Jefferson also articulated a strong basis for preferring a transfer. She explained that she was enrolled in “[information technology] classes” at the time, repeatedly expressed interest in this career path, and testified that Chung told her that “he would train [her in] anything [that she] didn’t know [from school] if it was related to the job.” This promise of education and experience in a specific skilled position is a material benefit. And, again, Jefferson must show only that “a reasonable person faced with a choice [between the positions] ․ would prefer being transferred to [the new] position.” Webb–Edwards, 525 F.3d at 1032.
2. Jefferson Offered Direct Evidence of Discriminatory Intent.
An employee who alleges discriminatory treatment also must show “through either direct evidence or circumstantial evidence” that her employer acted with discriminatory intent. Wilson, 376 F.3d at 1085. “Direct evidence is ‘evidence, that, if believed, proves [the] existence of [discriminatory intent] without inference or presumption.’ ” Id. at 1086 (first alteration in original) (quoting Burrell v. Bd. of Trs. of Ga. Military Coll., 125 F.3d 1390, 1393 (11th Cir. 1997) ). In contrast, circumstantial evidence only “suggests, but does not prove, a discriminatory motive,” id., and may be evaluated under the burden-shifting test established in McDonnell Douglas Corp. v. Green, 411 U.S. 792, 93 S.Ct. 1817, 36 L.Ed.2d 668 (1973). “When a plaintiff proves a case of discrimination by direct evidence, application of McDonnell Douglas is inappropriate,” Equal Emp’t Opportunity Comm’n v. Alton Packaging Corp., 901 F.2d 920, 923 (11th Cir. 1990); see also Evans v. McClain of Ga., Inc., 131 F.3d 957, 961–62 (11th Cir. 1997), and the district court may not grant summary judgment “[w]here the non-movant presents direct evidence that, if believed by the jury, would be sufficient to win at trial ․, even where the movant presents conflicting evidence,” Merritt v. Dillard Paper Co., 120 F.3d 1181, 1189 (11th Cir. 1997) (quoting Mize v. Jefferson City Bd. of Educ., 93 F.3d 739, 742 (11th Cir. 1996) ).

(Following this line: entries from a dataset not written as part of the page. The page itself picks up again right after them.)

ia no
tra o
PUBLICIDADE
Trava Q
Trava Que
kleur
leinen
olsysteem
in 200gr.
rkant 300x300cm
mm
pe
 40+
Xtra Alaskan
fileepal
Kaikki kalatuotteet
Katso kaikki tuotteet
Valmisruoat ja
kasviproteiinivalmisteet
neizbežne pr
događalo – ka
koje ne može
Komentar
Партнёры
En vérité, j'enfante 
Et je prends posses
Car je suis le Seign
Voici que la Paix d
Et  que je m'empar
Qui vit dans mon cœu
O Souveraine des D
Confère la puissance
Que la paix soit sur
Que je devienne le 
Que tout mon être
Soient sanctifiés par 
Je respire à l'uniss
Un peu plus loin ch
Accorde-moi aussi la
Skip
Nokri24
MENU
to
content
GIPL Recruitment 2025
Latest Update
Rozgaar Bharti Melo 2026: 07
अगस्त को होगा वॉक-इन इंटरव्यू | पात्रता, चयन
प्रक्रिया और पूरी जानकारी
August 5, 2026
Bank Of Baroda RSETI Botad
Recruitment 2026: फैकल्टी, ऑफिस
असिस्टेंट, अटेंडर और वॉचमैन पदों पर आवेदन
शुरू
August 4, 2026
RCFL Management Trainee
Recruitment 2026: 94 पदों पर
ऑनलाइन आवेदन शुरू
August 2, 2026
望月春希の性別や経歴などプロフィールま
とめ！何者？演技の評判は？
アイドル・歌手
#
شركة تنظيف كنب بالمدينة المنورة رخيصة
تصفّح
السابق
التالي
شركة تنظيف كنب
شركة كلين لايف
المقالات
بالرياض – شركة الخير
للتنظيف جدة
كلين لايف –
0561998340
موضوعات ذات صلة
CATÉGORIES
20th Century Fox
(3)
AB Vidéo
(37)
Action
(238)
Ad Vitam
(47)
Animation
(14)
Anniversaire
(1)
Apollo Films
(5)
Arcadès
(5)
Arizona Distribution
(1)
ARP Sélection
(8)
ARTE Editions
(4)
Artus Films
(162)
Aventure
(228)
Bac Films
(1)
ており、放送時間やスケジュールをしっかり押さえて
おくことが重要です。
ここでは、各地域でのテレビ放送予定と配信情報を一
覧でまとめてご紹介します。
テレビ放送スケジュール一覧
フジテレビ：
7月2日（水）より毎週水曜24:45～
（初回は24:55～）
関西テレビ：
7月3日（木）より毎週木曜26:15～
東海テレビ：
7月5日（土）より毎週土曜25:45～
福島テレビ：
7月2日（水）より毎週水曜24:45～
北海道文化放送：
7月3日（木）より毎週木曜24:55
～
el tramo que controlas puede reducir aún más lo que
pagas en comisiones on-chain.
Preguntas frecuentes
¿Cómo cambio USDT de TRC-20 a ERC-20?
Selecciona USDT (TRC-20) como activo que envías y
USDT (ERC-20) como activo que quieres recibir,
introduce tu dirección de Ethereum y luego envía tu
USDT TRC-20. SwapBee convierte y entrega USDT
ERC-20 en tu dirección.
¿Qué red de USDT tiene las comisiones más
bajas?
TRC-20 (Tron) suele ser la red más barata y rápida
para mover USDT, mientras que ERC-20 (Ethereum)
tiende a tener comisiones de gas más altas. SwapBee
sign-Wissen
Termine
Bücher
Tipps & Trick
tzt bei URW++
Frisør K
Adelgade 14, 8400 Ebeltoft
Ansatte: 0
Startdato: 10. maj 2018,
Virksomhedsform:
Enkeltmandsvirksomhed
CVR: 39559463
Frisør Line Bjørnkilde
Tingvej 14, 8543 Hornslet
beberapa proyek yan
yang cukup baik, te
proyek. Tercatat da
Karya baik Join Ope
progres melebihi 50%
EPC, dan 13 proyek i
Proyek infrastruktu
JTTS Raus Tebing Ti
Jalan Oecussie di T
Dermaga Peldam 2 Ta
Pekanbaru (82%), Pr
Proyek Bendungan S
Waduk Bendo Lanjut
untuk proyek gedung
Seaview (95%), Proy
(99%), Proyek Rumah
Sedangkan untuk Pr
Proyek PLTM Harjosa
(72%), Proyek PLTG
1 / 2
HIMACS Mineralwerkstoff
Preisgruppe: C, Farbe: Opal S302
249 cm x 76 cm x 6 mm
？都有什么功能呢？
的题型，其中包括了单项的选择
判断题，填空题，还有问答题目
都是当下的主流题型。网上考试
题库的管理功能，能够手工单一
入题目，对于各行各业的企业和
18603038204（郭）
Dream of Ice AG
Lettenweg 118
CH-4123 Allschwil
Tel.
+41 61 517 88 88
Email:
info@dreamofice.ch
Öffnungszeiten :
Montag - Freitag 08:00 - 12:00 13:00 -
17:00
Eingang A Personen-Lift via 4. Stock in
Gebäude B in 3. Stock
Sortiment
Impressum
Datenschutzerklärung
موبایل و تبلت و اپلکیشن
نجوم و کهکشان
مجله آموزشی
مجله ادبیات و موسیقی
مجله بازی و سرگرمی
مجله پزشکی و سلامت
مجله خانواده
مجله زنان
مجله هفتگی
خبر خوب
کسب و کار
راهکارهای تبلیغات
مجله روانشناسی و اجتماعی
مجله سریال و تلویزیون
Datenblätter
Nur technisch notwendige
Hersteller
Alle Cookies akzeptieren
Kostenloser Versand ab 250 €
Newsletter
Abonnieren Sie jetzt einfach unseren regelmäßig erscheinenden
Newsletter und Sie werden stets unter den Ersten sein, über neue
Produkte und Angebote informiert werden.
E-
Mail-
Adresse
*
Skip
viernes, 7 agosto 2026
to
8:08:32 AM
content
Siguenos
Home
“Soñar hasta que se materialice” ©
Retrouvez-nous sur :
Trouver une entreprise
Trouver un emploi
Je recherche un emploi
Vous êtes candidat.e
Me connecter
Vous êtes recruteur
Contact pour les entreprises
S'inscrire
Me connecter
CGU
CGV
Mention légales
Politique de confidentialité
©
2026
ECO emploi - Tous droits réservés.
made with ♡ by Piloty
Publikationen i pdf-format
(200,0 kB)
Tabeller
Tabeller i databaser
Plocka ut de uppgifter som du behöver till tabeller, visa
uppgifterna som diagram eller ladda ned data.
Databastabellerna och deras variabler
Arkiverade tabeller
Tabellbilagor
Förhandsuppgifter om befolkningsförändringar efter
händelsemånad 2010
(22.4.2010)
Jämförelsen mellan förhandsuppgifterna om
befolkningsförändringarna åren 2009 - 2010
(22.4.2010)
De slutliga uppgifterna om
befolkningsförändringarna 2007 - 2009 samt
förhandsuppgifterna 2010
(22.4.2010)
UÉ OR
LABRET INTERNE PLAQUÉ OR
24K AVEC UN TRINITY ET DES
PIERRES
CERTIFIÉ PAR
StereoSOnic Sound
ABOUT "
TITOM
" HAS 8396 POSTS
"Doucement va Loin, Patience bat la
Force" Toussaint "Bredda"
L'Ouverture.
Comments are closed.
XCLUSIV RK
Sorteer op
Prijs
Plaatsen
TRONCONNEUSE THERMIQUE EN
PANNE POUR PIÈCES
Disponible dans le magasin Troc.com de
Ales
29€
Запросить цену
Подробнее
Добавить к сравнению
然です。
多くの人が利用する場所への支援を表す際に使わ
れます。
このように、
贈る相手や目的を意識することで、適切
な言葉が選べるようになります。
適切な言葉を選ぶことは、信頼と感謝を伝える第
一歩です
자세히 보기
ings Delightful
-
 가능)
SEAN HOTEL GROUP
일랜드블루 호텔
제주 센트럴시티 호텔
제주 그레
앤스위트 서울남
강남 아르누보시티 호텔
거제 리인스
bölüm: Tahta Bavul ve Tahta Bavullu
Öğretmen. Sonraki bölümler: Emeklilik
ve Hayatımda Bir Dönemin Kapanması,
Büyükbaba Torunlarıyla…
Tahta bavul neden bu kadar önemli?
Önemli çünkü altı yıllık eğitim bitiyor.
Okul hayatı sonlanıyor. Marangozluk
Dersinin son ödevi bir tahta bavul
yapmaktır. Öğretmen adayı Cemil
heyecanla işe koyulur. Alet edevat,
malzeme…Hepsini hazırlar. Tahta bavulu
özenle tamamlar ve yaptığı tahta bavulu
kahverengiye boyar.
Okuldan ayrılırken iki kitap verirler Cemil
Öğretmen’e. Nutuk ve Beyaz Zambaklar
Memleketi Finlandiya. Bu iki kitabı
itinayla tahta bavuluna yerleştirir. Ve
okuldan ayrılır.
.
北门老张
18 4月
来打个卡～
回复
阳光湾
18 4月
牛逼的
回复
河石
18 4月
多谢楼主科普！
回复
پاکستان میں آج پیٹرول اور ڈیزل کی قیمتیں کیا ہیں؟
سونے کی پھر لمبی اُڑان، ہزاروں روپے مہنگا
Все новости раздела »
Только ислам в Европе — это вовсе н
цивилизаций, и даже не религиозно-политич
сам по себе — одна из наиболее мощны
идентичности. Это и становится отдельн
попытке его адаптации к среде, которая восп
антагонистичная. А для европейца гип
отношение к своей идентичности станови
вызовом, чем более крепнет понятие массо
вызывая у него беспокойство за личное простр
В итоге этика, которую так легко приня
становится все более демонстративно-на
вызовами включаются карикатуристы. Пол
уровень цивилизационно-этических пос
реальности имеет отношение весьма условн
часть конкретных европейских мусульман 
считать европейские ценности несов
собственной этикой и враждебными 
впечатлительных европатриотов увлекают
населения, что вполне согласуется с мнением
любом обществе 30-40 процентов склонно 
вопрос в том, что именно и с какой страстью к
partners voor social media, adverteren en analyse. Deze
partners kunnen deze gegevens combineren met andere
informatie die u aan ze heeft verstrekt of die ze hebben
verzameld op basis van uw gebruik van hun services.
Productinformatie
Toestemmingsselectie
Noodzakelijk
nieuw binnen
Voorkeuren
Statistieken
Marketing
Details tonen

Because Jefferson presented direct evidence of discrimination, the district court erred when it evaluated this evidence under the burden-shifting test for circumstantial evidence established in McDonnell Douglas. We have explained that “ ‘only the most blatant remarks, whose intent could mean nothing other than to discriminate on the basis of’ some impermissible factor constitute direct evidence of discrimination.” Wilson, 376 F.3d at 1086 (quoting Rojas v. Florida, 285 F.3d 1339, 1342 n.2 (11th Cir 2002) ). Jefferson satisfied this standard when she testified that Chung, the manager of the information technology department, told her that “he could not offer [her] the job position” because Jung, a higher-ranked manager, “said that he wanted a Korean in that position.” The district court never excluded this “blatant” evidence, id. (quoting Rojas, 285 F.3d at 1342 n.2), or made any other ruling that undercut its admissibility. Indeed, the magistrate judge specifically acknowledged this statement in the report and recommendation. Although Sewon denies this assertion, we must credit Jefferson’s sworn testimony. See Fed. R. Civ. P. 56(c)(1)(A) (explaining that a party may establish a genuine dispute “by ․ citing to particular parts of materials in the record, including depositions” (emphasis added) ).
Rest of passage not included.